→ **WORK ORDER**
Scan the lines below; pull out those with "apps".

→ **PROVIDED RECORDS**
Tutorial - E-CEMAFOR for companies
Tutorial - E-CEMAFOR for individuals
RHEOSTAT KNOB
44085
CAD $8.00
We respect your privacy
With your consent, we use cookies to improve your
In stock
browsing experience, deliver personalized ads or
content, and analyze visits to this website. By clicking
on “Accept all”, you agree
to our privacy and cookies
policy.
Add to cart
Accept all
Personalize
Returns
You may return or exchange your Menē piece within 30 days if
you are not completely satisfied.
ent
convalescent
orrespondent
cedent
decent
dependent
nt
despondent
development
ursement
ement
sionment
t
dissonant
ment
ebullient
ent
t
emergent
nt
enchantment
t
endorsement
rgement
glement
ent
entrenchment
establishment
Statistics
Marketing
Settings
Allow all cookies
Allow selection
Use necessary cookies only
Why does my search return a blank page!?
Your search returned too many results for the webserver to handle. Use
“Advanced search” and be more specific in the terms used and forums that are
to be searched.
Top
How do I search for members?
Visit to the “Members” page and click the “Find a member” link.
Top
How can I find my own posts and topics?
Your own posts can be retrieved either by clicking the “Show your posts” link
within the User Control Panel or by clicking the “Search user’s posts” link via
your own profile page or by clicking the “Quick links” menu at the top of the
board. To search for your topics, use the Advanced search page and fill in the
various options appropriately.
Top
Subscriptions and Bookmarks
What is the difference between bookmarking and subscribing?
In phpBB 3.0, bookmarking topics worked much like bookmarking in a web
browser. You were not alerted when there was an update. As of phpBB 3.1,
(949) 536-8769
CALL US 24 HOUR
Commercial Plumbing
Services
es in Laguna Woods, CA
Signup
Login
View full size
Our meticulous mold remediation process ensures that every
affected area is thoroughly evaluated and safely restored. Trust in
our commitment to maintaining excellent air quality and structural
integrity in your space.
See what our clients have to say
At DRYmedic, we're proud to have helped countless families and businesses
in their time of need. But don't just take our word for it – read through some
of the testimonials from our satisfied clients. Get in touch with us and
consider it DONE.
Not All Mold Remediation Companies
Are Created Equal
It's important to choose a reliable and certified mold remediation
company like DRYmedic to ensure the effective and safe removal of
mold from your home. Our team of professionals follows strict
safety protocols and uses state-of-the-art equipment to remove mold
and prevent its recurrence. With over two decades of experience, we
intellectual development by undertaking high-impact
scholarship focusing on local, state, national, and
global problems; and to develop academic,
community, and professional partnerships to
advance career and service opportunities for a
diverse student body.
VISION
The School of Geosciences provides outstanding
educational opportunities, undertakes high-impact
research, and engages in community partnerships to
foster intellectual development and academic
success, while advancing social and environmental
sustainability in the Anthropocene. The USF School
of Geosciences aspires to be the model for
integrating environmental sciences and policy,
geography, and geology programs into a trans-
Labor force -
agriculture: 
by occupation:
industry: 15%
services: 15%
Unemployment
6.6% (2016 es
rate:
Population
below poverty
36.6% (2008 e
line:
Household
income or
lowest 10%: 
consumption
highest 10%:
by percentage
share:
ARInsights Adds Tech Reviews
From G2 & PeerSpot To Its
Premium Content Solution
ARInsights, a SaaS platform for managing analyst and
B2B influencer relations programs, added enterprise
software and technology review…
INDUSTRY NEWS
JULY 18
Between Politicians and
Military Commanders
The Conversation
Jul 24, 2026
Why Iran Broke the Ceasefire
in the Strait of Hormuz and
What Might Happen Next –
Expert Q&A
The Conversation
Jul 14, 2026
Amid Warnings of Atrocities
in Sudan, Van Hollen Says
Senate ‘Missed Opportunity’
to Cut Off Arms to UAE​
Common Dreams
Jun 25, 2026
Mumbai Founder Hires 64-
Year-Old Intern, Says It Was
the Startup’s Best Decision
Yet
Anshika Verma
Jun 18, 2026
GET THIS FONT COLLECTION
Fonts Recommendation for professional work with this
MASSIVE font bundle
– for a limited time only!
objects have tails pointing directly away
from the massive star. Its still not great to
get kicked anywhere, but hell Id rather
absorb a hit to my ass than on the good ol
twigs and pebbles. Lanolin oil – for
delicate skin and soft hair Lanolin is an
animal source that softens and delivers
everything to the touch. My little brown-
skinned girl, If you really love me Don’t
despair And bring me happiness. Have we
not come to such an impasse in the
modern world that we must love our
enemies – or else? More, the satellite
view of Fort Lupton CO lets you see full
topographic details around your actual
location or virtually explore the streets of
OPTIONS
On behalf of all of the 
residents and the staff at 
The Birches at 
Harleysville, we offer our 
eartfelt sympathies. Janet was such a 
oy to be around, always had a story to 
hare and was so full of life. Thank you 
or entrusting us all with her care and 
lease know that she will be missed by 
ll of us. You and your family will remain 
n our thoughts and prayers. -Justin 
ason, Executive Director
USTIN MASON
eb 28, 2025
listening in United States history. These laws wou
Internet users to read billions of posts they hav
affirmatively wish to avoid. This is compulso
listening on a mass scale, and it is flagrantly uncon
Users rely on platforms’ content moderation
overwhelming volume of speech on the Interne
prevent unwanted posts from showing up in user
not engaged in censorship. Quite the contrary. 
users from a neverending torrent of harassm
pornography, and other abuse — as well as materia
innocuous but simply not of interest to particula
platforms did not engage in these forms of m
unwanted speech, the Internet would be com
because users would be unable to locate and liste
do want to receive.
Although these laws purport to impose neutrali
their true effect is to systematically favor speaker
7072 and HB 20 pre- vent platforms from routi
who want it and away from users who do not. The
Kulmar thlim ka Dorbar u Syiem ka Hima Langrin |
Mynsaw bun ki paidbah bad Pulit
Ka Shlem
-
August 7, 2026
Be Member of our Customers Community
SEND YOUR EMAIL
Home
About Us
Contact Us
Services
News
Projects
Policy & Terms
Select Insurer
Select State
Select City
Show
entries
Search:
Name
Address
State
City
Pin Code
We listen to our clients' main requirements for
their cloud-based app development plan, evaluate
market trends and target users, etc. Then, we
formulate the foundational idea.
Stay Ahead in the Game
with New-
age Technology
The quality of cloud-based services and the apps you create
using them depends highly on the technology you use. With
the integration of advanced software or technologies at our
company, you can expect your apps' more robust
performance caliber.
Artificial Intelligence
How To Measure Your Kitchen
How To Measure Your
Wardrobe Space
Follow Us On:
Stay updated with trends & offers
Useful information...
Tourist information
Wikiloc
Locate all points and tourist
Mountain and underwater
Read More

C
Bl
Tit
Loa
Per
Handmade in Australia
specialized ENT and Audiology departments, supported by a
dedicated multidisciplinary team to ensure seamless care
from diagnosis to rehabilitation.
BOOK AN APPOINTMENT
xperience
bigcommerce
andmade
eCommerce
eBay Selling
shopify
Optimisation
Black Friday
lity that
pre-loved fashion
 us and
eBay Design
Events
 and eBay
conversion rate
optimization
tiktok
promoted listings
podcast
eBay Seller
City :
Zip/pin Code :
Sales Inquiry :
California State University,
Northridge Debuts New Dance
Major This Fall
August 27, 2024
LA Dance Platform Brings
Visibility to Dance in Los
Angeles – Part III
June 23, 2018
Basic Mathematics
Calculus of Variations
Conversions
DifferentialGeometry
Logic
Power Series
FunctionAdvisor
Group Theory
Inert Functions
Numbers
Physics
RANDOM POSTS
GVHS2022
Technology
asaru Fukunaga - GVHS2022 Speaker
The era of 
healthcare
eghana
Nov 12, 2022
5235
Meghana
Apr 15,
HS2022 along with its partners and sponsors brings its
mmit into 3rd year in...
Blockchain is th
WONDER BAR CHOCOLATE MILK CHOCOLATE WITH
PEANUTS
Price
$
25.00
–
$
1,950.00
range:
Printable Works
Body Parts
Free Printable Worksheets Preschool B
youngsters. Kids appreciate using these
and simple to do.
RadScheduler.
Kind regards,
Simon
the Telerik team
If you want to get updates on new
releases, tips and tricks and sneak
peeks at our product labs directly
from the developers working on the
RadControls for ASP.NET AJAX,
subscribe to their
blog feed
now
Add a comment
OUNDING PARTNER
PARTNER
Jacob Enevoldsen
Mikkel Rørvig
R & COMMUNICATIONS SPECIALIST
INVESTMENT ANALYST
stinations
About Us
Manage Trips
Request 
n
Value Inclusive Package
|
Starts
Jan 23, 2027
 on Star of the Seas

→ **TASK OUTPUT**
The quality of cloud-based services and the apps you create
company, you can expect your apps' more robust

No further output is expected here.